One final question remains—perhaps the most awkward. What is the relation between Hindi and Hindu nationalism? This is awkward for all kinds of reasons—Hindi is also, after all, the name of the language in which Ghalib composed the divaan that we know and love! But rather more crucially, it is part of the self-consciousness of the Hindi world that, following Ramvilas Sharma, Hindi was the vehicle of the modern renaissance of the Hindi belt—the famous navajagaran. But Gandhi’s disapproval of this navajagrit Hindi was also one of Godse’s stated reasons for murdering Gandhi. And one needs little more than a passing glance at Hindi’s booming newspapers to see that this navajagaran has some very ugly, obscurantist, downright reactionary sides to it. In crisis after crisis, it is the Hindi newspapers that have been found to be stoking dangerous, communal tendencies.

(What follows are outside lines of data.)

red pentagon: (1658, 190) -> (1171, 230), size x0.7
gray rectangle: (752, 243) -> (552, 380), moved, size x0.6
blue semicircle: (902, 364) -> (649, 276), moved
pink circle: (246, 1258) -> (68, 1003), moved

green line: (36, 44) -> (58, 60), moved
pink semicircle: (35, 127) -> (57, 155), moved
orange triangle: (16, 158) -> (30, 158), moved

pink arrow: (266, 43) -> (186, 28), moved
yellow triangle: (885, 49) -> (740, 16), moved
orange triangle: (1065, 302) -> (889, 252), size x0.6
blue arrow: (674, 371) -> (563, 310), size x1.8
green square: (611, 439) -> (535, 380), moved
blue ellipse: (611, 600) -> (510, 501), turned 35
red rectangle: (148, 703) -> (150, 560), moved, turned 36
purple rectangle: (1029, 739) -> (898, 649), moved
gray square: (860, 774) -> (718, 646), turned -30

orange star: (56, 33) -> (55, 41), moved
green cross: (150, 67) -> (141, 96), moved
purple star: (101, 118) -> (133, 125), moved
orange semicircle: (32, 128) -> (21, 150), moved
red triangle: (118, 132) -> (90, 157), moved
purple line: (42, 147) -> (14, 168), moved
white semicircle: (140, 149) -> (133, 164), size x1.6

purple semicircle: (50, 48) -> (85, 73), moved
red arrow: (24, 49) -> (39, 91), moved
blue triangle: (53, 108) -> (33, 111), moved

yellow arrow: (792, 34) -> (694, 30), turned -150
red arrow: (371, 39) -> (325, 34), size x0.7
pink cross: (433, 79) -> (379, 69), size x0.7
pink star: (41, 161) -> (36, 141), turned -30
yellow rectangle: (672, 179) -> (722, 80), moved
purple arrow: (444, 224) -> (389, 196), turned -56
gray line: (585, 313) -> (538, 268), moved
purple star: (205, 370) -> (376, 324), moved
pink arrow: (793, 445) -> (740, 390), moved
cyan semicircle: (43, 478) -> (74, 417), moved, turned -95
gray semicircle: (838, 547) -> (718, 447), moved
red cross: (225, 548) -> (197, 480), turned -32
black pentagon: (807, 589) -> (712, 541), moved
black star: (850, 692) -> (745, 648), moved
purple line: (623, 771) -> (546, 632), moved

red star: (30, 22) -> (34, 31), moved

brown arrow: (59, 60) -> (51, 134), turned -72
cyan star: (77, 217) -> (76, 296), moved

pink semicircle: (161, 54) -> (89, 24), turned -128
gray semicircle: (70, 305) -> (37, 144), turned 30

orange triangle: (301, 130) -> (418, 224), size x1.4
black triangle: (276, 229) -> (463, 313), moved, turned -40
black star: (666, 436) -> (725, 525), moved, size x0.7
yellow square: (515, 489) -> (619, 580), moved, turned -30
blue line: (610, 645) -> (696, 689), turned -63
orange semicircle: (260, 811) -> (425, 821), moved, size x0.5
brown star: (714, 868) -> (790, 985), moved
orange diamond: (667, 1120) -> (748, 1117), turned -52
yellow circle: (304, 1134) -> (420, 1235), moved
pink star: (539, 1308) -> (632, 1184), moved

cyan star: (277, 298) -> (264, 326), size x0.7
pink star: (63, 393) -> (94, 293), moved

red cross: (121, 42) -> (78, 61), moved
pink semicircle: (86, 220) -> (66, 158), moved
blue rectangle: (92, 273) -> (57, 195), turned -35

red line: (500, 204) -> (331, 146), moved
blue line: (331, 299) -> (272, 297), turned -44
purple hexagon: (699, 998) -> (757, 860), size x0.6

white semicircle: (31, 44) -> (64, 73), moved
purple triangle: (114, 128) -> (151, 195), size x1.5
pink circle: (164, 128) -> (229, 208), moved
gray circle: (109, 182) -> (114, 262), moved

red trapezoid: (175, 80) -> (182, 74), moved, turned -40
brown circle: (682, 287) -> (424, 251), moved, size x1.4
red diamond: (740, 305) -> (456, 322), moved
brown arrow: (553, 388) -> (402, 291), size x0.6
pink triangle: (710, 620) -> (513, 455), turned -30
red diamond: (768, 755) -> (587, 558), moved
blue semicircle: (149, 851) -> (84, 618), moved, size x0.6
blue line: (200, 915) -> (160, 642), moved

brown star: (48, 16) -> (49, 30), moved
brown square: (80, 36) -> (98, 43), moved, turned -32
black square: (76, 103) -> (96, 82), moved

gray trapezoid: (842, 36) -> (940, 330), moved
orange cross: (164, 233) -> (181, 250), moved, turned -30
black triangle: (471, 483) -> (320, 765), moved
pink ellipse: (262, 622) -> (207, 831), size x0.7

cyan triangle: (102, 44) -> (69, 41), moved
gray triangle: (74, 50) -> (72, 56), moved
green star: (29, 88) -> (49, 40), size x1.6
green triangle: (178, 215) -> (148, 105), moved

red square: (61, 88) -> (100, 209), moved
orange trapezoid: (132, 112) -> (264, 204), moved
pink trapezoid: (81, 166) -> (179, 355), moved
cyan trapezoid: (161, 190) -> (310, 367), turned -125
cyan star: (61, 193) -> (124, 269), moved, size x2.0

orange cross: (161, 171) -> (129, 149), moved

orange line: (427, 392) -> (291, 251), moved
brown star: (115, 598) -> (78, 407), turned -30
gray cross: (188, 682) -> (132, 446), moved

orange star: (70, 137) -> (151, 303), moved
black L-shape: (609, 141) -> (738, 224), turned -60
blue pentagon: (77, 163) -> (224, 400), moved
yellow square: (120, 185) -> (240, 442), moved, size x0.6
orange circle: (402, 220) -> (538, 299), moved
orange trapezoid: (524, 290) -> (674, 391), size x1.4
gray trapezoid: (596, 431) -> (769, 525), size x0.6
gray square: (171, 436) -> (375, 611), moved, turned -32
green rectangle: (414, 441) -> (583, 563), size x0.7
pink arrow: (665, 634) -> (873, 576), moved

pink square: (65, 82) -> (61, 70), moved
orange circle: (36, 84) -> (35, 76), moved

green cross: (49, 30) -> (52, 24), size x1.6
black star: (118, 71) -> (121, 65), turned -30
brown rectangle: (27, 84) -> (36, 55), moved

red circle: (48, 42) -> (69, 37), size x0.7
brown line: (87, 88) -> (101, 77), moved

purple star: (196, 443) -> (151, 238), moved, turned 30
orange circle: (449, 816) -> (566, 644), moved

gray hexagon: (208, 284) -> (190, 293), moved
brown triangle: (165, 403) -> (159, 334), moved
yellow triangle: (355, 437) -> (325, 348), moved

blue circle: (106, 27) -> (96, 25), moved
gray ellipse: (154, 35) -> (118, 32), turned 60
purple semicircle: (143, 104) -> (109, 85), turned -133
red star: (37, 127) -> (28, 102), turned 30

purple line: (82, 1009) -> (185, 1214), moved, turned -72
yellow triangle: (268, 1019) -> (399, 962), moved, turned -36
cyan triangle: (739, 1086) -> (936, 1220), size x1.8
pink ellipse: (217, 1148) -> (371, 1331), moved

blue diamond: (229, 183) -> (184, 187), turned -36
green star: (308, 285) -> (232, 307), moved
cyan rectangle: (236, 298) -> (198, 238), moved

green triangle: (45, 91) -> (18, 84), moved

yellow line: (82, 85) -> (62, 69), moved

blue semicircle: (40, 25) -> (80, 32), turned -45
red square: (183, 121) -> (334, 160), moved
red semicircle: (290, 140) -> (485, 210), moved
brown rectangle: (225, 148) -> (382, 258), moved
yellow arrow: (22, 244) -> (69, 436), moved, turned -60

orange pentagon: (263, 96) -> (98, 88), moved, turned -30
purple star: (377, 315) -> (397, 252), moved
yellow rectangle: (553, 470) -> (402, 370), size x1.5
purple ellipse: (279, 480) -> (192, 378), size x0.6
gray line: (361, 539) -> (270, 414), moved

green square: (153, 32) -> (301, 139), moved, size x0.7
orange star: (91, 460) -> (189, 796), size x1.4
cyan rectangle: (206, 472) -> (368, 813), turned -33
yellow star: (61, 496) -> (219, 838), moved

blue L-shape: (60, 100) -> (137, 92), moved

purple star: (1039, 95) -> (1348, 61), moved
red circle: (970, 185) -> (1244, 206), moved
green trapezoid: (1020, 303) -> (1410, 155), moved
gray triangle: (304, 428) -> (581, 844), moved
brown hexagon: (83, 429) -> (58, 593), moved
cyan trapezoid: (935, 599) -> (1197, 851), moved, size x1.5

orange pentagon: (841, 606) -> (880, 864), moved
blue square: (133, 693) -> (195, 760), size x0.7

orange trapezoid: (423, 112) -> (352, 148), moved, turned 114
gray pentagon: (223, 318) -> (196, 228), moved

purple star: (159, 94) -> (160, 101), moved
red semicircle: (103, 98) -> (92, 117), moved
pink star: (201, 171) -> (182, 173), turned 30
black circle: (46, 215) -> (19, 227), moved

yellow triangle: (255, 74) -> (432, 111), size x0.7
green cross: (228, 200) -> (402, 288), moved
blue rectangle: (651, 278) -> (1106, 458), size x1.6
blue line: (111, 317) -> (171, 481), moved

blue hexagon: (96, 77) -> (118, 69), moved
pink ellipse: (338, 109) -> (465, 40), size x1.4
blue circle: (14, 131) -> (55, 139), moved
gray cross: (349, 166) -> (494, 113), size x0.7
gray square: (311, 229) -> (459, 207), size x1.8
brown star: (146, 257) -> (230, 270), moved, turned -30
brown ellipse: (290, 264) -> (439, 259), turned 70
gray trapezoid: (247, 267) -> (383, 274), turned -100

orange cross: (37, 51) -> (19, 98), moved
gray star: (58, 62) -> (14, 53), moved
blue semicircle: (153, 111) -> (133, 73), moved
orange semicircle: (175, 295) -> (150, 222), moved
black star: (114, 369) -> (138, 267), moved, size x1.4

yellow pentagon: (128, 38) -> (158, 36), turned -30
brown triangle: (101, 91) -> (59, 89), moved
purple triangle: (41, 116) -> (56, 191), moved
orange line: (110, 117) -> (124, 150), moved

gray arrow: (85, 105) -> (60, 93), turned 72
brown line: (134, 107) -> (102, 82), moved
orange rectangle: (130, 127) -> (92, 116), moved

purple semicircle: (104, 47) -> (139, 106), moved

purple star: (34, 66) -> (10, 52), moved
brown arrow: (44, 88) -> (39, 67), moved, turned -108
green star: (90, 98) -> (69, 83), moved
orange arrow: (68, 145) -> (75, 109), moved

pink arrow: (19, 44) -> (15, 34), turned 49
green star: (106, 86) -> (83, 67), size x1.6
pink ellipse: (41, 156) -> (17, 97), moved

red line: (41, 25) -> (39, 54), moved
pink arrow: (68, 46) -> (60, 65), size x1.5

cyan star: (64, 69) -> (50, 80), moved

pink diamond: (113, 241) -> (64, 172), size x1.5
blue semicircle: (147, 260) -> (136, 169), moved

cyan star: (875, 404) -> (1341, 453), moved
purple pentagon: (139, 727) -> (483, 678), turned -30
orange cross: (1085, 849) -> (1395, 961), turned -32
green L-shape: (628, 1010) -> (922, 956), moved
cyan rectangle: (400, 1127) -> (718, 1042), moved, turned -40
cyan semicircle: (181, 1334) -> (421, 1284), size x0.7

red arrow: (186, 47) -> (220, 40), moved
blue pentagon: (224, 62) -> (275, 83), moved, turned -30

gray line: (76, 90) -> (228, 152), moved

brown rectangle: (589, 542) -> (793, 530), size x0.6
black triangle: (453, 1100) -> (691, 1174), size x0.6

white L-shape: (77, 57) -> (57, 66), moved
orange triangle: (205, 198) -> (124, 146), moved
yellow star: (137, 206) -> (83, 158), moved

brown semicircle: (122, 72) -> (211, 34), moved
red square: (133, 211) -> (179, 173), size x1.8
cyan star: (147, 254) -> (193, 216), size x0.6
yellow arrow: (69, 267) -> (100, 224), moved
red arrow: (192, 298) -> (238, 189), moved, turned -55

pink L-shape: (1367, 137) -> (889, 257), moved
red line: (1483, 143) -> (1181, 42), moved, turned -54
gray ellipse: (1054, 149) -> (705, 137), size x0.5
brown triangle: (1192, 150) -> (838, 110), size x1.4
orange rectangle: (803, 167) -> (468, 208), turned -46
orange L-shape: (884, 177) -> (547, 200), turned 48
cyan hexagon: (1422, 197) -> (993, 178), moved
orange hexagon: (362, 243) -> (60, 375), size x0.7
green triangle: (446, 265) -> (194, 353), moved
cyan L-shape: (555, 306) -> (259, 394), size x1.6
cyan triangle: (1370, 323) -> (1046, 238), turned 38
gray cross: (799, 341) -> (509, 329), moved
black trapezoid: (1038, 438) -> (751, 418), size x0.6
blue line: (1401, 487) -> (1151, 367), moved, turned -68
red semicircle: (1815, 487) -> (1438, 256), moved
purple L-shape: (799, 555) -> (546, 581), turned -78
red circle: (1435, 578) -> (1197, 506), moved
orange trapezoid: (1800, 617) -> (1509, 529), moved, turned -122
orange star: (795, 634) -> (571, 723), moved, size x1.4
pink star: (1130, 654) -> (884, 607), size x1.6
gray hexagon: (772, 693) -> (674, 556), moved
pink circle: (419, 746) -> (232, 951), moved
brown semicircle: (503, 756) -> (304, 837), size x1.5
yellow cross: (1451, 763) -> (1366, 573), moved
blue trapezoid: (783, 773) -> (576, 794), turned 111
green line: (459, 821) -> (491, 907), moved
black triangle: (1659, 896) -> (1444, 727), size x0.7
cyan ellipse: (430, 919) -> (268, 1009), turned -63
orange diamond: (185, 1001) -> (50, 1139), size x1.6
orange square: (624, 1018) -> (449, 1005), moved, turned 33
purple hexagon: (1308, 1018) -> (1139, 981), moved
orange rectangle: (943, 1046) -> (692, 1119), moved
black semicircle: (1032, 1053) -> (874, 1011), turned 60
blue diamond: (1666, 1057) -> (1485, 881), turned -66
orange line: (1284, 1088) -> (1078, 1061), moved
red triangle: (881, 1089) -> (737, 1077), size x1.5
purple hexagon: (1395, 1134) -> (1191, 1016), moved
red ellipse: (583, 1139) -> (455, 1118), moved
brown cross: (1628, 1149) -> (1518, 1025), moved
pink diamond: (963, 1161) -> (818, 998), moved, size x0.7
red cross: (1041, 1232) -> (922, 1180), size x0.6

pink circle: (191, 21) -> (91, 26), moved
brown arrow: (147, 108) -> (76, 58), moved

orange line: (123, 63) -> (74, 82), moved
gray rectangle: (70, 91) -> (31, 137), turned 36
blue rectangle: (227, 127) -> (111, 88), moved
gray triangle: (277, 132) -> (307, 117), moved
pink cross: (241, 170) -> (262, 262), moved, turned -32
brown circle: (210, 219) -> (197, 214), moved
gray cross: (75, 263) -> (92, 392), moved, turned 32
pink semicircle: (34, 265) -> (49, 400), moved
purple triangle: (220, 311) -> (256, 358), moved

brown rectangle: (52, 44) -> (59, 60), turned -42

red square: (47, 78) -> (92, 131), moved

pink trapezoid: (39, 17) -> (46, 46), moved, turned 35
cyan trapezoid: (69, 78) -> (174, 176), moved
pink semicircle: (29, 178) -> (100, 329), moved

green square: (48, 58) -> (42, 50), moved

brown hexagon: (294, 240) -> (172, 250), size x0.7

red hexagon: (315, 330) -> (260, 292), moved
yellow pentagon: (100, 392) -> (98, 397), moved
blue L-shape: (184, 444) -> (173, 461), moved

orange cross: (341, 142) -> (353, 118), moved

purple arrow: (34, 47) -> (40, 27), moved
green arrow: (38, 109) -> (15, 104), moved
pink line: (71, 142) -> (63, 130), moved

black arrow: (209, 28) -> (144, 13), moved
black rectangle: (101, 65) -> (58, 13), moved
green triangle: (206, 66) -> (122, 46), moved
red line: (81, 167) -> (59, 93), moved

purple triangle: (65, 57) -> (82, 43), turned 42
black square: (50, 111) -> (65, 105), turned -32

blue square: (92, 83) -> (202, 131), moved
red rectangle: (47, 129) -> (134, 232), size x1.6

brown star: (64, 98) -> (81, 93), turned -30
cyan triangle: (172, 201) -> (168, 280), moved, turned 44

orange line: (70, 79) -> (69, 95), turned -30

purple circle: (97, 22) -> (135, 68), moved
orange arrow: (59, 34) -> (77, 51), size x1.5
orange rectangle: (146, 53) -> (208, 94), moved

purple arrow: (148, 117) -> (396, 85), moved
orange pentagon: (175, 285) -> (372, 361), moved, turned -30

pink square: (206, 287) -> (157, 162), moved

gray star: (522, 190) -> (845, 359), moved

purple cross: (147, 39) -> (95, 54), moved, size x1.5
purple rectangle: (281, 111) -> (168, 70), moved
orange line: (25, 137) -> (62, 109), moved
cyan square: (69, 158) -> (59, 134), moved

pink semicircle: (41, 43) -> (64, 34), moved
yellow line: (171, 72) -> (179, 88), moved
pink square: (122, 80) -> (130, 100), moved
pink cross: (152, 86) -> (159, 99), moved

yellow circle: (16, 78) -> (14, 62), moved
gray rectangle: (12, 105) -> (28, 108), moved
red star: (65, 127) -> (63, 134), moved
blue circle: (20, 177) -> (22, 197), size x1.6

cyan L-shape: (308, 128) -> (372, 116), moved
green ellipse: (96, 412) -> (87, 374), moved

To my mind, the explanation for this convergence goes back to the ‘symbiosis’ that I mentioned earlier. ‘English’ as the vehicle and symbol of ‘secularism’ is rightly an object of popular contempt and derision—because English is also tightly correlated with grave social inequality. And the derision and hostility that relates to the inequality rubs off, inevitably, onto its correspondent ‘secularism’. But another consequence of this dialectic is that Hindi, as the great antagonist, gets polarized to the ‘anti-secular’, the Hindu-communal. I am not suggesting that this is an exhaustive explanation, or that the Hindu-communal ideological formation—Sangh, for short—has only one determinant. It is an over-determined formation–i.e., it derives from many causes, many sources. (Trolls, please read Freud!)

So, one asks—what comes first, ‘Hindi’, or its correspondent ‘Hindu nationalism’? Does ‘Hindi’beget ‘Hindu Rashtra’, or does ‘Hindu Rashtra’ beget ‘Hindi’? I would argue that it is the former: the language comes first, ‘Hindu nationalism, or Hindu Rashtra’ is the political conception that corresponds to that language—and, like the language itself, is limited by the imagination (and the circumstances) of the people who forged the language in the fervent decades around the turn of the 20th century. Because this history is unacknowledged, masked in lies and bad faith, ‘Hindi’ and its correspondent nationalism is condemned to remaking—trying to remake—the nation in the image of the invented and jealous language—tatsama-laden, Brahminical ‘Hindi’—rather than allowing the language—Hindustani, but also Hindi—to evolve along with the plural, diverse, heterogeneous nation that is evolving forever, forever new.

 

Alok Rai doesn’t work in Delhi any more.Truth to tell, not that much anywhere else either.